R: Beh, forse perché ci sono diverse cose che non si è saputo valorizzare, che magari non si è saputo raccontare, anche perché sono un po’ nascoste. Penso alle stupende chiese del centro storico. Io mi fermo sempre a San Michele, un’architettura spartana, quasi fredda, ma vivo lì dentro i momenti di raccoglimento più belli. Le cose quindi ci sono, vanno valorizzate e soprattutto non dobbiamo piangerci addosso.

D: Diceva del “rito del TGR”, un rito che nei giorni del Lockdown, e tuttora, per i cittadini ansiosi di notizie sul virus è diventato ancora più cruciale. Come ha vissuto quei giorni particolari, trascorsi spesso all’ingresso degli ospedali lucani?

R: Nel corso di tutte quelle dirette, dal San Carlo o dal Madonna delle Grazie, spesso riflettevo: è vero che in un minuto e mezzo noi dovevamo sciorinare dati e cifre, ma la mia paura era quella di apparire comunque troppo distaccato, di non trasmettere cioè la dovuta vicinanza a chi in quel momento soffriva o aveva dei parenti ammalati o –peggio- morti. Ecco, pensavo spesso a questo, ma… cosa vuole, ahinoi, purtroppo il nostro lavoro è quello, e credo che tutti noi si sia comunque offerto un buon servizio. E’ stato uno sforzo corale, penso ai colleghi che stavano in redazione o a quelli in Piazza Prefettura –Umberto Avallone si è fatto quarantatrè giorni- ai tecnici… Credo che i lucani ricorderanno i giorni della pandemia anche grazie alle nostre dirette da quei luoghi simbolo degli eventi.
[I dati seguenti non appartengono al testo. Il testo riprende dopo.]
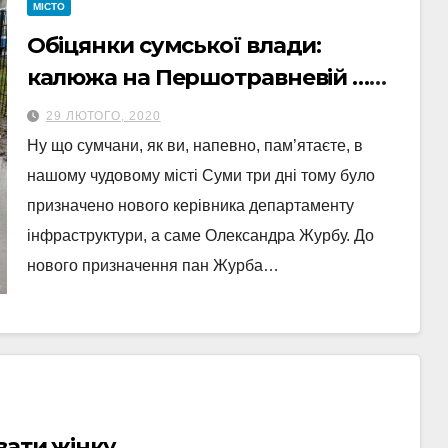
МІСТО
Обіцянки сумської влади:
калюжа на Першотравневій …
йшов третій рік …
29 ЛЮТОГО, 2020
Ну що сумчани, як ви, напевно, пам’ятаєте, в
нашому чудовому місті Суми три дні тому було
призначено нового керівника департаменту
інфраструктури, а саме Олександра Журбу. До
нового призначення пан Журба…
вати жінку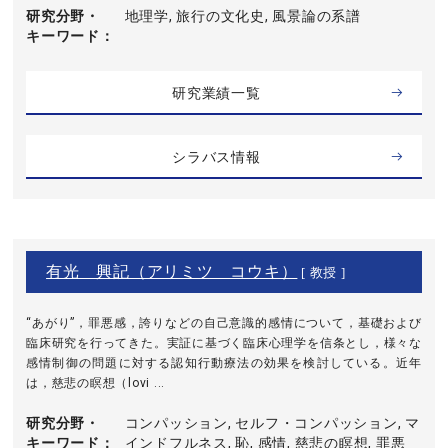
研究分野・
地理学, 旅行の文化史, 風景論の系譜
キーワード
研究業績一覧
シラバス情報
有光 興記（アリミツ コウキ）
[ 教授 ]
“あがり”，罪悪感，誇りなどの自己意識的感情について，基礎および
臨床研究を行ってきた。実証に基づく臨床心理学を信条とし，様々な
感情制御の問題に対する認知行動療法の効果を検討している。近年
は，慈悲の瞑想（lovi ...
研究分野・
コンパッション, セルフ・コンパッション, マ
キーワード
インドフルネス, 恥, 感情, 慈悲の瞑想, 罪悪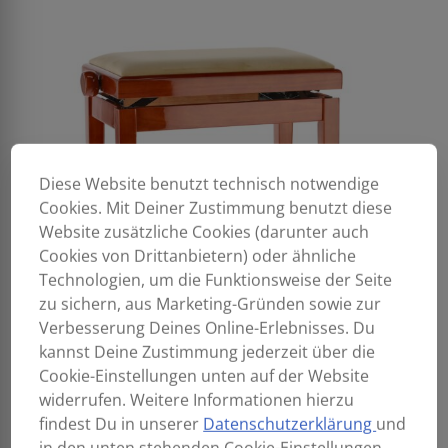
Diese Website benutzt technisch notwendige
Cookies. Mit Deiner Zustimmung benutzt diese
Website zusätzliche Cookies (darunter auch
Cookies von Drittanbietern) oder ähnliche
Technologien, um die Funktionsweise der Seite
zu sichern, aus Marketing-Gründen sowie zur
Verbesserung Deines Online-Erlebnisses. Du
kannst Deine Zustimmung jederzeit über die
Cookie-Einstellungen unten auf der Website
widerrufen. Weitere Informationen hierzu
findest Du in unserer
Datenschutzerklärung
und
in den unten stehenden Cookie-Einstellungen.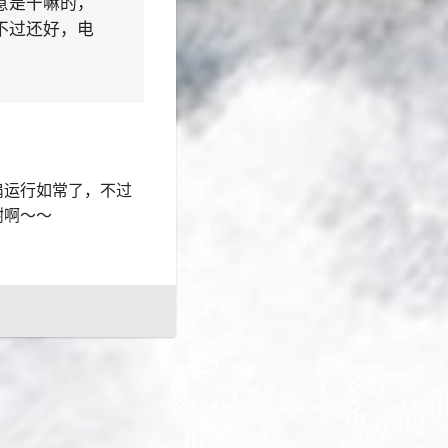
意是干嘛的，
不过还好，电
扇运行如常了，不过
谢啊～～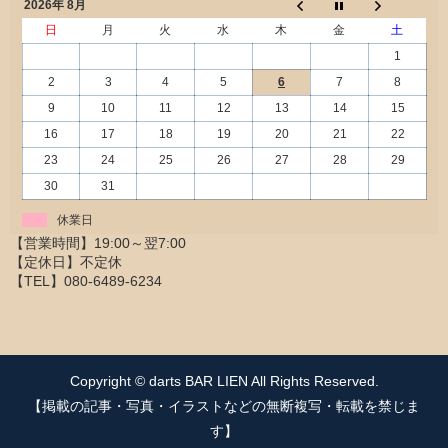
2026年 8月
日
月
火
水
木
金
土
1
2
3
4
5
6
7
8
9
10
11
12
13
14
15
16
17
18
19
20
21
22
23
24
25
26
27
28
29
30
31
休業日
Copyright © darts BAR LIEN All Rights Reserved.
【掲載の記事・写真・イラストなどの無断複写・転載を禁じま
す】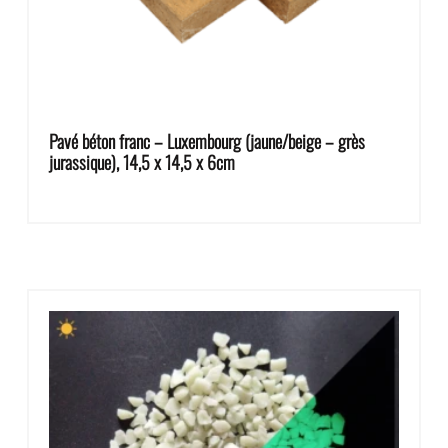
Pavé béton franc – Luxembourg (jaune/beige – grès
jurassique), 14,5 x 14,5 x 6cm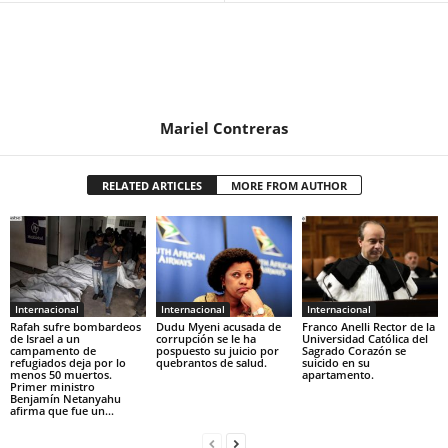
Mariel Contreras
RELATED ARTICLES
MORE FROM AUTHOR
Internacional
Internacional
Internacional
Rafah sufre bombardeos
Dudu Myeni acusada de
Franco Anelli Rector de la
de Israel a un
corrupción se le ha
Universidad Católica del
campamento de
pospuesto su juicio por
Sagrado Corazón se
refugiados deja por lo
quebrantos de salud.
suicido en su
menos 50 muertos.
apartamento.
Primer ministro
Benjamín Netanyahu
afirma que fue un...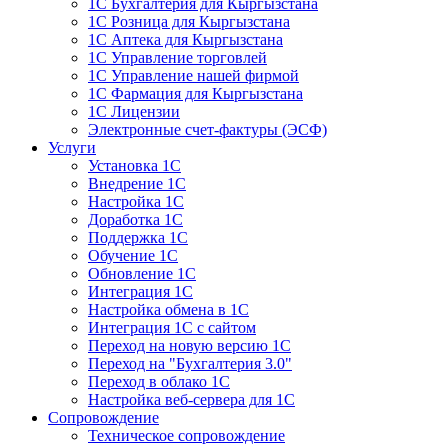
1С Бухгалтерия для Кыргызстана
1С Розница для Кыргызстана
1С Аптека для Кыргызстана
1С Управление торговлей
1С Управление нашей фирмой
1С Фармация для Кыргызстана
1С Лицензии
Электронные счет-фактуры (ЭСФ)
Услуги
Установка 1С
Внедрение 1С
Настройка 1С
Доработка 1С
Поддержка 1С
Обучение 1С
Обновление 1С
Интеграция 1С
Настройка обмена в 1С
Интеграция 1С с сайтом
Переход на новую версию 1С
Переход на "Бухгалтерия 3.0"
Переход в облако 1С
Настройка веб-сервера для 1С
Сопровождение
Техническое сопровождение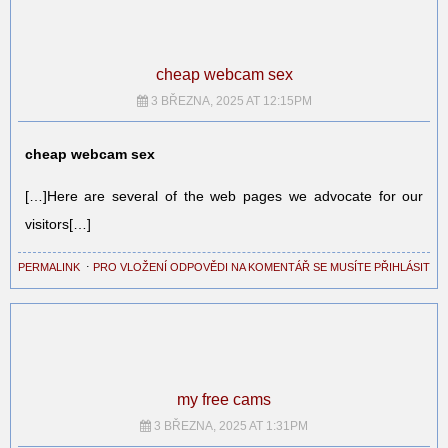
cheap webcam sex
3 BŘEZNA, 2025 AT 12:15PM
cheap webcam sex
[…]Here are several of the web pages we advocate for our
visitors[…]
PERMALINK
⋅
PRO VLOŽENÍ ODPOVĚDI NA KOMENTÁŘ SE MUSÍTE PŘIHLÁSIT
my free cams
3 BŘEZNA, 2025 AT 1:31PM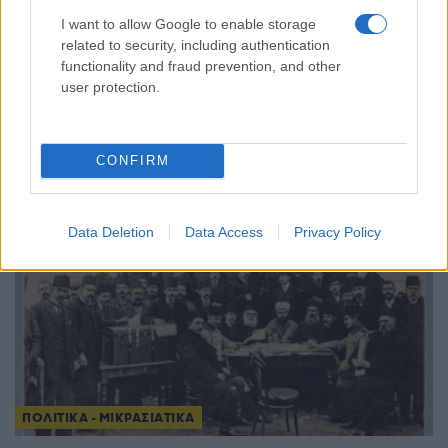
I want to allow Google to enable storage
related to security, including authentication
ΠΟΛΙΤΙΚΑ - ΜΙΚΡΑΣΙΑΤΙΚΑ
functionality and fraud prevention, and other
user protection.
Μάρω Κοντού: Η Σμυρνιά γιαγιά που σφράγισε τη
μεγάλη κυρία του ελληνικού κινηματογράφου
15/07/2026 - 4:10μμ
CONFIRM
Data Deletion
Data Access
Privacy Policy
ΠΟΛΙΤΙΚΑ - ΜΙΚΡΑΣΙΑΤΙΚΑ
D: Il film che la rappresenta?

R: Mi piace il realismo di frontiera di Ken Loach.

D: La canzone?

R: Difficile, perché io nasco anche come Dj. La mia canzone simbolo è forse “Sparring Partner” di Paolo Conte.

D: Il libro?

R: “La scuola dei dittatori” di Ignazio Silone, un autore che sto riscoprendo.

D: Fra cent’anni cosa vorrebbe fosse scritto nei “titoli di coda” di un servizio giornalistico sulla sua vita?

R: «In fondo ha fatto bene il suo lavoro ed è stato una brava persona».